Dr. Paul White was repeatedly questioned about the ways in which Dr. Conrad Murray had broken guidelines and rules in his treatment of Jackson.
White acknowledged that the type of pulse monitor that Murray was using on Jackson’s finger was inadequate to properly monitor the singer when the physician left the room.
Murray, who has pleaded not guilty to involuntary manslaughter, has acknowledged he was giving Jackson doses of the anestheticpropofol in the singer’s bedroom as a sleep aid. He told police that he left Jackson’s room for two minutes on June 25, 2009, and returned to find the pop superstar unresponsive.
White also said he would not leave the room if he were treating a patient who had indicated he liked to inject propofol into himself, as Murray claims that Jackson had told him.
Superior Court Judge Michael Pastor had to interrupt testimony and admonish White after the researcher repeatedly referenced conversations he had with Murray. The judge has excluded testimony about those discussions.

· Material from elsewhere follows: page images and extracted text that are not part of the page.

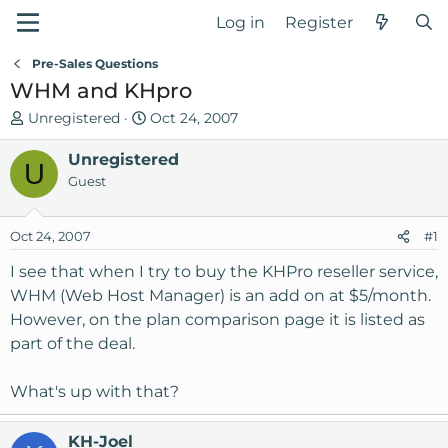
Log in
Register
Pre-Sales Questions
WHM and KHpro
T
S
Unregistered
Oct 24, 2007
h
t
r
Unregistered
a
U
e
r
Guest
a
t
d
d
Oct 24, 2007
#1
s
a
t
t
I see that when I try to buy the KHPro reseller service,
a
e
WHM (Web Host Manager) is an add on at $5/month.
r
However, on the plan comparison page it is listed as
t
part of the deal.
e
r
What's up with that?
KH-Joel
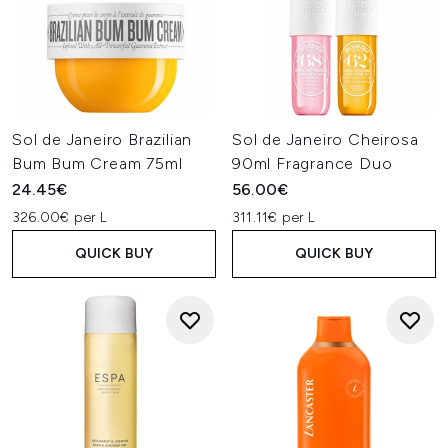
Sol de Janeiro Brazilian
Sol de Janeiro Cheirosa
Bum Bum Cream 75ml
90ml Fragrance Duo
24.45€
56.00€
326.00€ per L
311.11€ per L
QUICK BUY
QUICK BUY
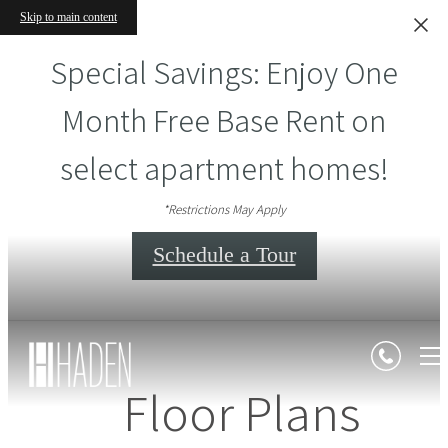
Skip to main content
Special Savings: Enjoy One
Month Free Base Rent on
select apartment homes!
*Restrictions May Apply
Schedule a Tour
Floor Plans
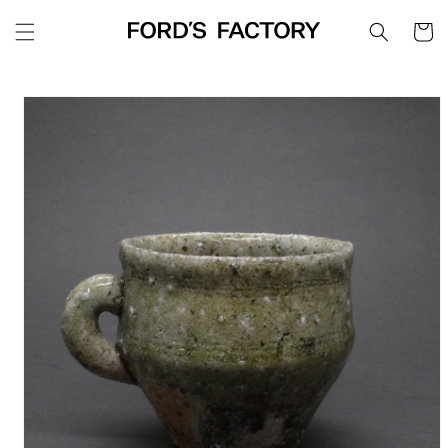
Skip to
Cart
content
Skip to
product
information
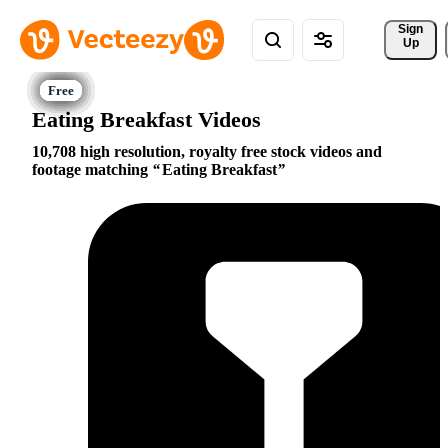
Sign 
Up
Eating Breakfast Videos
10,708 high resolution, royalty free stock videos and
footage matching
Eating Breakfast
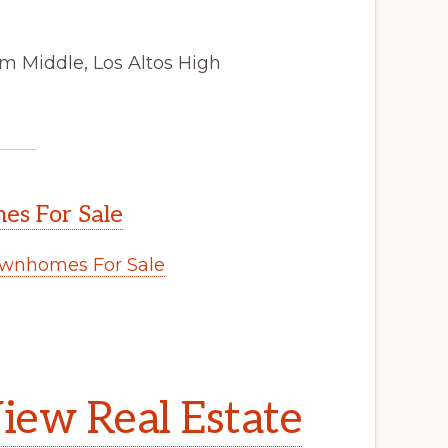
m Middle, Los Altos High
s For Sale
wnhomes For Sale
.
iew Real Estate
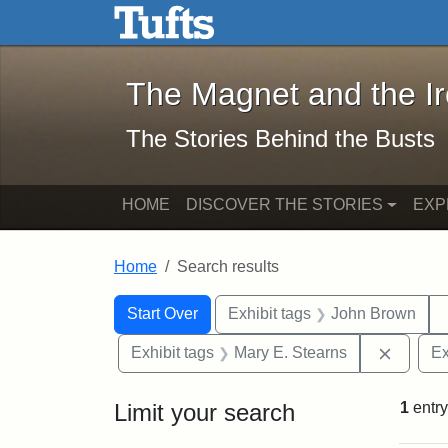
The Magnet and the Iron: 
Skip to main content
Skip to search
Skip to first result
The Magnet and the I
The Stories Behind the Busts
HOME
DISCOVER THE STORIES
EXP
Home
Search results
Search Constraints
Search
You searched for:
Start Over
Exhibit tags
John Brown
Remove 
Exhibit tags
Mary E. Stearns
Ex
Limit your search
1
entry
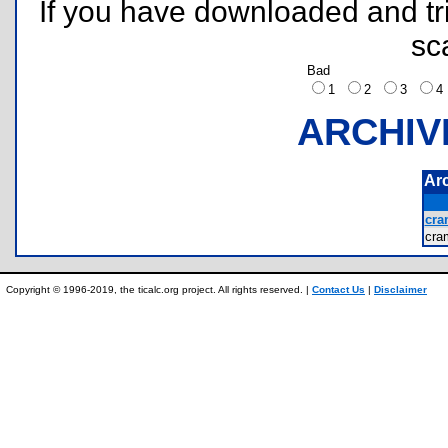
If you have downloaded and tri
sc
Bad
1
2
3
ARCHIV
Ar
cra
cra
Copyright © 1996-2019, the ticalc.org project. All rights reserved. |
Contact Us
|
Disclaimer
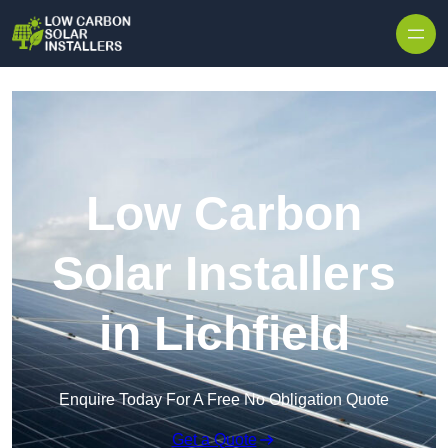
Skip to content
Low Carbon
Solar Installers
in Lichfield
Enquire Today For A Free No Obligation Quote
Get a Quote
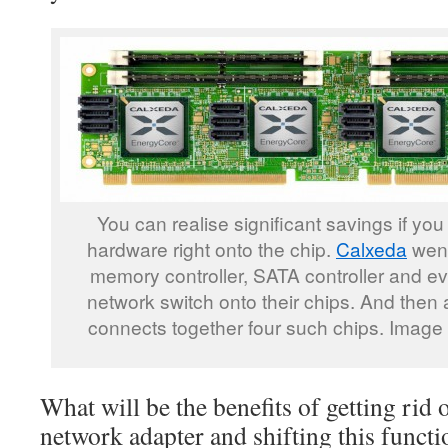
You can realise significant savings if you 
hardware right onto the chip.
Calxeda
went
memory controller, SATA controller and ev
network switch onto their chips. And then 
connects together four such chips. Image
What will be the benefits of getting rid
network adapter and shifting this functio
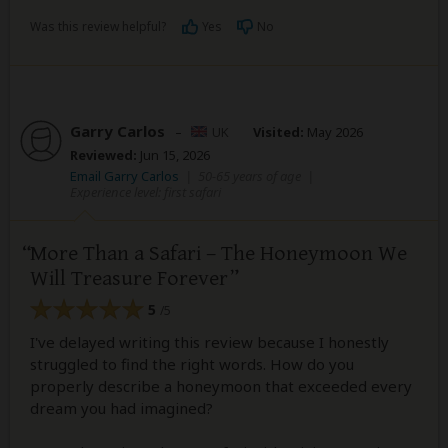
Was this review helpful?
Yes
No
Garry Carlos
–
UK
Visited:
May 2026
Reviewed:
Jun 15, 2026
Email Garry Carlos
|
50-65 years of age
|
Experience level: first safari
More Than a Safari – The Honeymoon We
Will Treasure Forever
5
/5
I've delayed writing this review because I honestly
struggled to find the right words. How do you
properly describe a honeymoon that exceeded every
dream you had imagined?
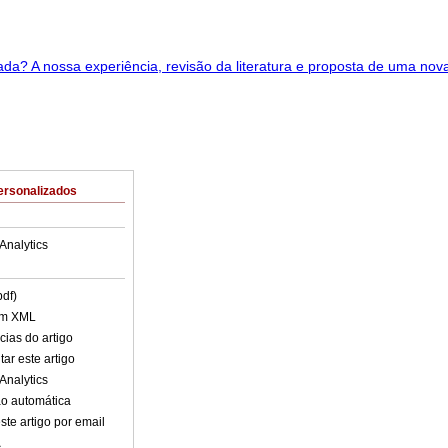
ersonalizados
Analytics
pdf)
em XML
cias do artigo
ar este artigo
Analytics
o automática
ste artigo por email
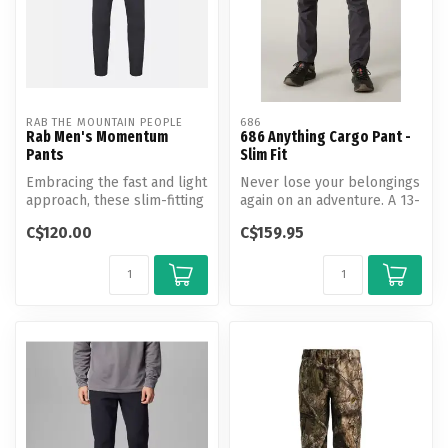
RAB THE MOUNTAIN PEOPLE
686
Rab Men's Momentum
686 Anything Cargo Pant -
Pants
Slim Fit
Embracing the fast and light
Never lose your belongings
approach, these slim-fitting
again on an adventure. A 13-
pants are built to kee...
pocket, breathable, 4-way...
C$120.00
C$159.95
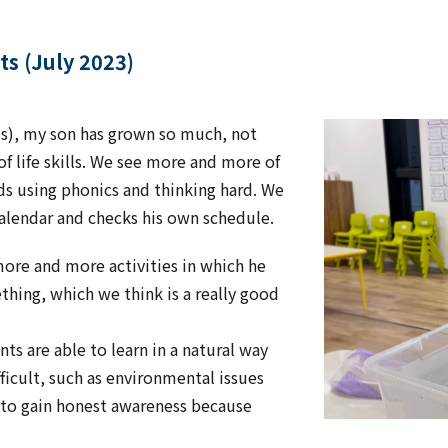
ts (July 2023)
ass), my son has grown so much, not
of life skills. We see more and more of
s using phonics and thinking hard. We
calendar and checks his own schedule.
 more and more activities in which he
thing, which we think is a really good
ts are able to learn in a natural way
fficult, such as environmental issues
e to gain honest awareness because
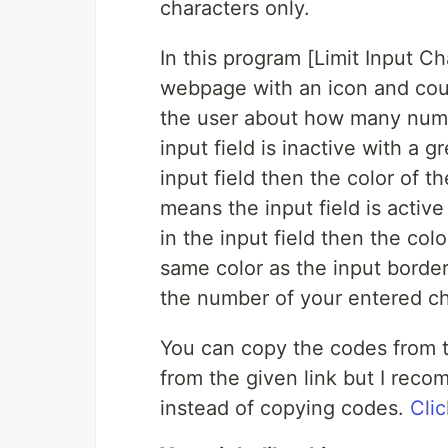
characters only.
In this program [Limit Input Ch
webpage with an icon and cou
the user about how many number
input field is inactive with a
input field then the color of 
means the input field is acti
in the input field then the col
same color as the input border
the number of your entered ch
You can copy the codes from t
from the given link but I rec
instead of copying codes.
Clic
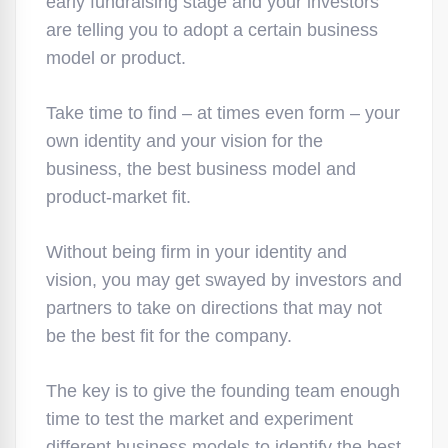
early fundraising stage and your investors
are telling you to adopt a certain business
model or product.
Take time to find – at times even form – your
own identity and your vision for the
business, the best business model and
product-market fit.
Without being firm in your identity and
vision, you may get swayed by investors and
partners to take on directions that may not
be the best fit for the company.
The key is to give the founding team enough
time to test the market and experiment
different business models to identify the best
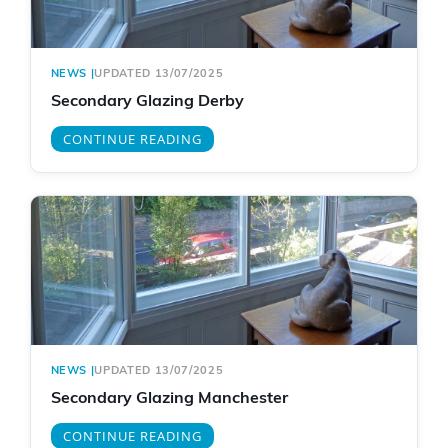
NEWS
|
UPDATED 13/07/2025
Secondary Glazing Derby
CONTINUE READING
NEWS
|
UPDATED 13/07/2025
Secondary Glazing Manchester
CONTINUE READING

“Dr. White is trying to offer a response he thinks is helpful,” Pastorsaid of White’s comments. At one point Monday, White said he had been told that Jackson had his own stash of propofol beyond the hundreds of the drug that Murray had purchased and shipped to his girlfriend’s apartment.
Pastor warned White not to try to bring up the conversations or other excluded information again.
“It’s deliberate and I don’t like it,” Pastor said. “It’s not going to happen again.”
Deputy District Attorney David Walgren pointedly questioned White, a retired professor and clinical researcher, about the circumstances of Murray’s care based on his interview with police two days after Jackson’s death. White told jurors last week that he believes all the evidence in the case shows that Jackson must have self-administered propofol when Murray left the room.
Walgren and White noted the unique circumstances of the case.
“Have you ever administered propofol in someone’s bedroom?” Walgren asked.
“No, I have not,” White replied.
“Have you ever heard of someone doing that prior to this case?” the prosecutor asked.
“No, I have not,” White responded.
Later, White said Murray’s treatment of Jackson was different from how propofol is supposed to be used — as an anesthetic used in hospital or clinical settings.
“This was an unusual case because the doctor was trying to allow the patient to achieve a sleep state,” White said.
White retired last year after conducting research on propofol before it was approved for use in the United States. He told jurors that he has been paid $11,000 for his work on the case so far.
White’s testimony has put him at odds with his colleague and longtime friend, Dr. Steven Shafer, who testified for the prosecutor. Shafer said White’s self-administration theory is not supported by the evidence in the case, in his view, and he called the theory “crazy” during his testimony earlier this month.
White and Shafer were colleagues at Stanford University and conducted research on propofol before it was approved for use in U.S. operating rooms in 1989. Both help edit a leading anesthesia journal. Until White’s retirement last year, both were practicing anesthesiologists.
Shafer said Murray committed 17 egregious violations of the standard of care and should never have been giving the singer propofol as a sleep aid.
“We are in pharmacological never-never land here, something that was done to Michael Jackson and no one else in history to my knowledge,” he told jurors.